====== Available records

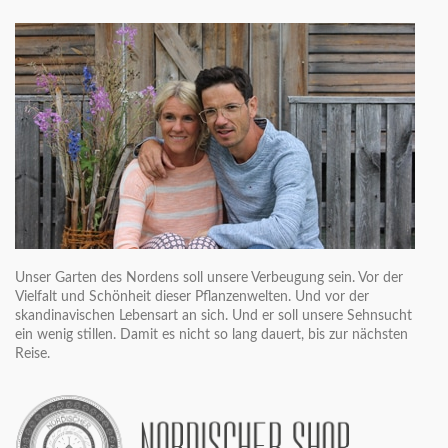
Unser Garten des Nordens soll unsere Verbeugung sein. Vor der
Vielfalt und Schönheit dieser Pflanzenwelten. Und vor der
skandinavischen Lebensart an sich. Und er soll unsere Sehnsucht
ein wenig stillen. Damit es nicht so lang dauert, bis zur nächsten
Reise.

============
====== Available records

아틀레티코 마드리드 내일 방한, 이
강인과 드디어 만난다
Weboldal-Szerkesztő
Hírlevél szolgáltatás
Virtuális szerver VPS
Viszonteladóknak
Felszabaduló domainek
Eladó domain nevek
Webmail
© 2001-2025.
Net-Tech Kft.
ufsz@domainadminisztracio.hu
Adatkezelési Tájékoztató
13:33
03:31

============

▸ Required work
Filter the entries and copy each line with "unsere".

▸ Solution to the exercise
Unser Garten des Nordens soll unsere Verbeugung sein. Vor der
skandinavischen Lebensart an sich. Und er soll unsere Sehnsucht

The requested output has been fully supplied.